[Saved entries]
———

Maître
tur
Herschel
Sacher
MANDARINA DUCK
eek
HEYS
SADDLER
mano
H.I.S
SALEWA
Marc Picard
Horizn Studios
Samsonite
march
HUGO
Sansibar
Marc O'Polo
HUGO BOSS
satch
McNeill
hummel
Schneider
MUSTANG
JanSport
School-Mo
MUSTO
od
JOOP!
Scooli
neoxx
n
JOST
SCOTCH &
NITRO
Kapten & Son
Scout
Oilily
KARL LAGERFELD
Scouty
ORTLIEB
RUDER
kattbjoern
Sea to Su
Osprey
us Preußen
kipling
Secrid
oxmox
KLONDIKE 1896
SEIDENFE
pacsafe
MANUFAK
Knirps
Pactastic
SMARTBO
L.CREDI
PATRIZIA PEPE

———

* Goal of the exercise
Write down the entries above again. Copy them word for word.

* Written solution
Maître
tur
Herschel
Sacher
MANDARINA DUCK
eek
HEYS
SADDLER
mano
H.I.S
SALEWA
Marc Picard
Horizn Studios
Samsonite
march
HUGO
Sansibar
Marc O'Polo
HUGO BOSS
satch
McNeill
hummel
Schneider
MUSTANG
JanSport
School-Mo
MUSTO
od
JOOP!
Scooli
neoxx
n
JOST
SCOTCH &
NITRO
Kapten & Son
Scout
Oilily
KARL LAGERFELD
Scouty
ORTLIEB
RUDER
kattbjoern
Sea to Su
Osprey
us Preußen
kipling
Secrid
oxmox
KLONDIKE 1896
SEIDENFE
pacsafe
MANUFAK
Knirps
Pactastic
SMARTBO
L.CREDI
PATRIZIA PEPE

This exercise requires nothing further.